Argel has asked for the wisdom of the Perl Monks concerning the following question:

I'm curious as to why the following does not work. I gather it has something to do with some underlying magic of regular expressions (or perhaps in split)? It just seems odd that I have to do an m/$regex/m to split on LFs and CRs. I would have thought switching to using octal or hex codes would override some of that default behavior.
# Doesn't DWIM $data =~ s/\012/\015/; $data =~ s/\015+/\015/; @records = split /\015/, $data;
My other curiosity would be is there a way to split without having to resort to the map+chomp afterwards (while leaving the rest of the data intact)?
# Works, but the map+chomp seems ugly @records = map {chomp $_; $_} split /^/xms, $data;
Note: I realize only the 'm' option is necessary. The 'xs' are as per Perl Best Practices.

Thank you oh great wise ones!!

-- Argel

Replies are listed 'Best First'.
Re: Special behavior for LF and CR in RegExs?
by Aristotle (Chancellor) on Jan 05, 2006 at 00:55 UTC

    The “doesn’t DWIM” snip seems to be missing /g modifiers. Posting accident, or is that so in your code as well?

    Anyway, if split /^/m works, it seems that split /\n/ also should. Does it not?

    You can minimise that code quite a bit, btw, by simply saying chomp( @records = split /^/xms, $data );

    Makeshifts last the longest.

      Good catch on the missing 'g'!! You are right, that did work.

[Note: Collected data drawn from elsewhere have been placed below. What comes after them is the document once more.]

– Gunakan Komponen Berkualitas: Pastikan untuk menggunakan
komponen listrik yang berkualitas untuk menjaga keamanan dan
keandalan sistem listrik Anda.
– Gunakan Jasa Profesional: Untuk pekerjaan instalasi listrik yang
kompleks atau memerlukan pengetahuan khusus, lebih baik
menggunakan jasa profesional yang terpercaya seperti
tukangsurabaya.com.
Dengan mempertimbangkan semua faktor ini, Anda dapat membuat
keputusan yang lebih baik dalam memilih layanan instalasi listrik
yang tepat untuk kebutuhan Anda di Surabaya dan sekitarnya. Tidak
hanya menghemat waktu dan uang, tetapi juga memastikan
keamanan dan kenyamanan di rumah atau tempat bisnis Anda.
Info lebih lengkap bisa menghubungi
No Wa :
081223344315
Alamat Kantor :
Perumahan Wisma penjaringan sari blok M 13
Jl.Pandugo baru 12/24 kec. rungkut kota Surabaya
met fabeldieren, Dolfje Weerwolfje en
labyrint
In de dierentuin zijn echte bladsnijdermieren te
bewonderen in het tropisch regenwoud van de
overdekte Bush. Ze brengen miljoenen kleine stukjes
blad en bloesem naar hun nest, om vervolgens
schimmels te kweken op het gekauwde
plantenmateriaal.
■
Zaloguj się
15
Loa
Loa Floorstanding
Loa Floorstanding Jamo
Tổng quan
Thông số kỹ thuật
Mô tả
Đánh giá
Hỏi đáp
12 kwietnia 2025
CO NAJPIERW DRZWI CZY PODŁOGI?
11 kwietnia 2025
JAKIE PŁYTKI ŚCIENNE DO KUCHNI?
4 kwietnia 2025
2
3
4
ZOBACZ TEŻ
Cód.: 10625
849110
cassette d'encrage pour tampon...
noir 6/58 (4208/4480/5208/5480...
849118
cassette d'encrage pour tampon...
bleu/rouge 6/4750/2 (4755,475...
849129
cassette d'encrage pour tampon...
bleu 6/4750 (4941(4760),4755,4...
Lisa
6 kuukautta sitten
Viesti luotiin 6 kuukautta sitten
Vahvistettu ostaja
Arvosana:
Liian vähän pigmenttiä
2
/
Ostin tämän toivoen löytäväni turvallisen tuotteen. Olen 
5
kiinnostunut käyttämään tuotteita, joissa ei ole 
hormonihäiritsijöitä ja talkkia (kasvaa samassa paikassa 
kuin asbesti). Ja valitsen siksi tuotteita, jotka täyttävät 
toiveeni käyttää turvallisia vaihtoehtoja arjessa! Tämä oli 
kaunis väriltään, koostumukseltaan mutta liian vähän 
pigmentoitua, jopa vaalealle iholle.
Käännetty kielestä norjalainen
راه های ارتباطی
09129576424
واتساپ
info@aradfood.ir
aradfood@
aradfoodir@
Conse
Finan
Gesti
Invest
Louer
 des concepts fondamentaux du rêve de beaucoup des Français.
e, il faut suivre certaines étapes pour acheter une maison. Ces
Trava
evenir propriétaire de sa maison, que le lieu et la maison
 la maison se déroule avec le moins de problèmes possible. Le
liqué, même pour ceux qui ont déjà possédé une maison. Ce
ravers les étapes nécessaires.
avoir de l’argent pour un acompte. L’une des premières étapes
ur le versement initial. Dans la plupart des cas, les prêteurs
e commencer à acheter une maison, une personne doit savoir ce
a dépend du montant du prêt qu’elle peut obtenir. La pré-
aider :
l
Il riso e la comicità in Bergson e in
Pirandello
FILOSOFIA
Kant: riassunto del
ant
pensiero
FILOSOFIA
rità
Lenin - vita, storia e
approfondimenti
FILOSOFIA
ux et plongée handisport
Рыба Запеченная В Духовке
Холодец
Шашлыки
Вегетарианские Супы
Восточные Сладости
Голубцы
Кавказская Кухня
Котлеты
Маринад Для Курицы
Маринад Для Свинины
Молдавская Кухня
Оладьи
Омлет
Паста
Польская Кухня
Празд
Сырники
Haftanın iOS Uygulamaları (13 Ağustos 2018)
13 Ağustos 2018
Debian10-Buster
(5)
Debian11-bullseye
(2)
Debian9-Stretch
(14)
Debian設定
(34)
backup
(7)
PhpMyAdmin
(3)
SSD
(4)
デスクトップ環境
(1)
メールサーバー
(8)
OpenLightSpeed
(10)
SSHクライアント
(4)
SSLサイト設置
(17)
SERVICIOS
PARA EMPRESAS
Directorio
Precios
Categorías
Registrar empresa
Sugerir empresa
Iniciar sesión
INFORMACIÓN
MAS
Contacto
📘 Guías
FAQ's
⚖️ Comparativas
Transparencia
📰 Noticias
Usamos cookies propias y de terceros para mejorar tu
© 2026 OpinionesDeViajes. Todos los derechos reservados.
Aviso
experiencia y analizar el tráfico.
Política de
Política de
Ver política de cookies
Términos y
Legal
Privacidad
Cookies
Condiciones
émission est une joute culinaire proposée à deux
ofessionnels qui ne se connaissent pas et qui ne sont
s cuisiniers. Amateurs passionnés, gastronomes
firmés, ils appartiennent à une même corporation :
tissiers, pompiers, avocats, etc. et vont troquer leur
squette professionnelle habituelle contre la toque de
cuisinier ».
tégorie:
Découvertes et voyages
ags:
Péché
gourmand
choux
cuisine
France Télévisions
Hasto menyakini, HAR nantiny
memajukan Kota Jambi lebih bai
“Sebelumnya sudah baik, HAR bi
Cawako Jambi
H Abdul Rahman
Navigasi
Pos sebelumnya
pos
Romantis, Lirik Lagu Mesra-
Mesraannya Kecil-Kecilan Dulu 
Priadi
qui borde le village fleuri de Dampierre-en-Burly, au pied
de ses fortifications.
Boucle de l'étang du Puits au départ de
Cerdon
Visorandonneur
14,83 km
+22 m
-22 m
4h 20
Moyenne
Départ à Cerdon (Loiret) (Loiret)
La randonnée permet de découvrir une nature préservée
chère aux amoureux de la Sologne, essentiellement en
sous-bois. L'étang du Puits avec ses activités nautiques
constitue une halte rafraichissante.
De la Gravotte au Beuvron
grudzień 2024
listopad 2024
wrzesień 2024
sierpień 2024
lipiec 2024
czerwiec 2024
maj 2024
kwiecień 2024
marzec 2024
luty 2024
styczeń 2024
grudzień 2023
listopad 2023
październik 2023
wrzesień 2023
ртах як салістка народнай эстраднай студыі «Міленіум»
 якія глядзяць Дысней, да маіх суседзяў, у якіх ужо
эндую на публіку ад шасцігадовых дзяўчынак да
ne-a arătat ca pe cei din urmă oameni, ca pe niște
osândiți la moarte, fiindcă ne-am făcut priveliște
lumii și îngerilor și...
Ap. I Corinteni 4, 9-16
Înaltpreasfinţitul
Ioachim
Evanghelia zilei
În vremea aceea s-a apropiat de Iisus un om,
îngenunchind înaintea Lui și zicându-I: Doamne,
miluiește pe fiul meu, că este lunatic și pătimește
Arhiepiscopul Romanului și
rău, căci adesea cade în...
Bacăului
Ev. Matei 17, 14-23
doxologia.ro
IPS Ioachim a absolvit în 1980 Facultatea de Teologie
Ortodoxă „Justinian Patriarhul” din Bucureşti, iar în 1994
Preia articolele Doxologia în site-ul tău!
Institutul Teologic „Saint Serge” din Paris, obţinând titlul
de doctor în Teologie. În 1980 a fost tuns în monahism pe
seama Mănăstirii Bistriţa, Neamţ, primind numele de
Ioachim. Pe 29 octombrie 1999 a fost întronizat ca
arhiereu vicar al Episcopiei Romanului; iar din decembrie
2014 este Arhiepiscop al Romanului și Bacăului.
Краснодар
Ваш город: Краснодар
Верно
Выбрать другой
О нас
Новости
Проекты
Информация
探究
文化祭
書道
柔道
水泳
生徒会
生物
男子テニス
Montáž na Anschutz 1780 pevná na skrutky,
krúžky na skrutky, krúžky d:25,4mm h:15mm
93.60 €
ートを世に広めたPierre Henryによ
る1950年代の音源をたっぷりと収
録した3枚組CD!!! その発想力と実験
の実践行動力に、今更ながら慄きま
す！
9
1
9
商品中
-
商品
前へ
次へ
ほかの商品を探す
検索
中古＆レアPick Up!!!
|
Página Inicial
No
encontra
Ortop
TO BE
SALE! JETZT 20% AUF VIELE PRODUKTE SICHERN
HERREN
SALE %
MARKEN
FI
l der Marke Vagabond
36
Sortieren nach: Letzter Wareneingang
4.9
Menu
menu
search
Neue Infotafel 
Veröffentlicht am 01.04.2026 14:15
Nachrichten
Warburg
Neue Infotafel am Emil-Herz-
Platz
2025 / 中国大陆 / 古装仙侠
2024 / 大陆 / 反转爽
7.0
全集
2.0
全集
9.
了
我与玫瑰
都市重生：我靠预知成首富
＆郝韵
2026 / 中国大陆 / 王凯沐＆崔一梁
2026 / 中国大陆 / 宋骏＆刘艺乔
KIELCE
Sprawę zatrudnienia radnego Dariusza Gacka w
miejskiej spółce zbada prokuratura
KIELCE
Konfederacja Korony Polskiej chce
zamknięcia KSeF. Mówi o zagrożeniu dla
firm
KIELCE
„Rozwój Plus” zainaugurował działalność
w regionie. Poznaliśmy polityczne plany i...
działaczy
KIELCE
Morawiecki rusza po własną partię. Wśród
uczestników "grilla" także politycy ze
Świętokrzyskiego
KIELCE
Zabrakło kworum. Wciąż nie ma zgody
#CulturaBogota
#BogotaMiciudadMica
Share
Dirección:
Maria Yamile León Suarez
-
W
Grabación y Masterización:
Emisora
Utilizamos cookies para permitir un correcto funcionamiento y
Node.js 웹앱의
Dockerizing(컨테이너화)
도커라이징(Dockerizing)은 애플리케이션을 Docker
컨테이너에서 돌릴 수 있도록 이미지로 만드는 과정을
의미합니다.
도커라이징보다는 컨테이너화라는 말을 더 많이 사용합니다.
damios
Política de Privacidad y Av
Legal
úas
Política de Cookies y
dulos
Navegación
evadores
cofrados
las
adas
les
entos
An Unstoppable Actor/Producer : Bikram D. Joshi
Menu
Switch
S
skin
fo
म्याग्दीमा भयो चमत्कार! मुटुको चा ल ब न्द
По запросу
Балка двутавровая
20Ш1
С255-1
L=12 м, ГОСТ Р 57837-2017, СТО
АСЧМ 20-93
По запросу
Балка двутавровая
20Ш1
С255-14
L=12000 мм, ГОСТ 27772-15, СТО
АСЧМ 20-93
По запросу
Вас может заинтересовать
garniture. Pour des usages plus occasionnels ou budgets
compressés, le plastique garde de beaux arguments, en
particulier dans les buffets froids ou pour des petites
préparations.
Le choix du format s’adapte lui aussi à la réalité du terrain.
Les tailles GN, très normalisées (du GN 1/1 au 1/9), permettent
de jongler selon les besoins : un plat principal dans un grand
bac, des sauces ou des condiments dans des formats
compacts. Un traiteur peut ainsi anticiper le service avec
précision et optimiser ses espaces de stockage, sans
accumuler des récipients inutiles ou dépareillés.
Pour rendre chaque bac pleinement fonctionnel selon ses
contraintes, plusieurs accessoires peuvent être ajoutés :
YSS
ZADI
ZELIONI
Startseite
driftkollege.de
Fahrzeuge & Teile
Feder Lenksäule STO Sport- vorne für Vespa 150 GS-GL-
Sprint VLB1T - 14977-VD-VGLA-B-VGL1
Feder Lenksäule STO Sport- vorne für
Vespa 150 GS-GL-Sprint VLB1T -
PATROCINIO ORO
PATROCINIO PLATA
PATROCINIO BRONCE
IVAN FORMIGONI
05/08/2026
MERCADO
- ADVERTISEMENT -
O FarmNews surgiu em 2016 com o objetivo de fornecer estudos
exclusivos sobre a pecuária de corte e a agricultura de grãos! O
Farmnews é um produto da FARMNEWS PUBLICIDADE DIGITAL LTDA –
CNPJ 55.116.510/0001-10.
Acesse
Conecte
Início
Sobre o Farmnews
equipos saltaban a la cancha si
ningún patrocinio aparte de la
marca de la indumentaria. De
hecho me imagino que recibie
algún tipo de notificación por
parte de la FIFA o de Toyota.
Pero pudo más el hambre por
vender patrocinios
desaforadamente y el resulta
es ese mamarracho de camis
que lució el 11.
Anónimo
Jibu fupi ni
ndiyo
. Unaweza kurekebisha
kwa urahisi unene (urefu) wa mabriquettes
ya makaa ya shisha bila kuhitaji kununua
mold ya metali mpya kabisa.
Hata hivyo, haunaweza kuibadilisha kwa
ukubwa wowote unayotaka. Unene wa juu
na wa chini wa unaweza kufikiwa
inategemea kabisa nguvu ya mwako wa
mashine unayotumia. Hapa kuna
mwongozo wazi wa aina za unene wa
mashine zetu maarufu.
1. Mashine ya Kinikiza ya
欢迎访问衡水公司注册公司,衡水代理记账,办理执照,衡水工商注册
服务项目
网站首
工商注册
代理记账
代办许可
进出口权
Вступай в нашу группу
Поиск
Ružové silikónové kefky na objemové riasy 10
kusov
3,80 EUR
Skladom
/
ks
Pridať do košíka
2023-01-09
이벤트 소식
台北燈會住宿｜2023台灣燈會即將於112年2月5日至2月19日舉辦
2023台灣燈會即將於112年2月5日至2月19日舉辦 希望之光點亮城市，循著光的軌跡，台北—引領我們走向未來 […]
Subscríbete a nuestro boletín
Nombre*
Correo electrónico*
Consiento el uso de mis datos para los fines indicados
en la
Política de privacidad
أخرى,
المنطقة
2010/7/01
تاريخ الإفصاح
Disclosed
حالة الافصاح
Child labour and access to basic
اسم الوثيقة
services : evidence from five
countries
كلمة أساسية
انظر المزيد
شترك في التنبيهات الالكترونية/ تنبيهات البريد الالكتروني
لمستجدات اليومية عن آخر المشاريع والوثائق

      I have seen splitting on a \n work and also seen it not work. I'm using a compiled by myself perl 5.8.0 on Solaris 8 so perhaps there is a bug buried away in there?

      Looks like davidrw's $/ suggestion also works. Given the above \n problem I think I will use that instead.

      Thanks for all the help!!

      -- Argel

        Well, $/ is the input record separator; generally, in strings and patterns, \n is magically mapped to that behind the scenes – even if it consists of multiple characters on the platform in question, such as CR/LF on DOS.

        Basically, using \n will always work so long as the data you’re processing comes from the same platform that you’re running on. If not, you’ll need to convert end-of-line markers. There’s no way to avoid this.

        So outside specific scenarios, you should use \n or $/ and let Perl handle the specifics. That will also yield the most portable scripts.

        Makeshifts last the longest.

Re: Special behavior for LF and CR in RegExs?
by davidrw (Prior) on Jan 05, 2006 at 00:52 UTC
    what about just this?
    my @records = split($/, $data);
    Update: Your original code will work if you add the /g modifier to the substitutions..
    perl -le '$_="blah\r\nfoo\r\nstuff\r\n"; s/\012/\015/g; s/\015+/\015/g +; print join ":", split(/\015/,$_)'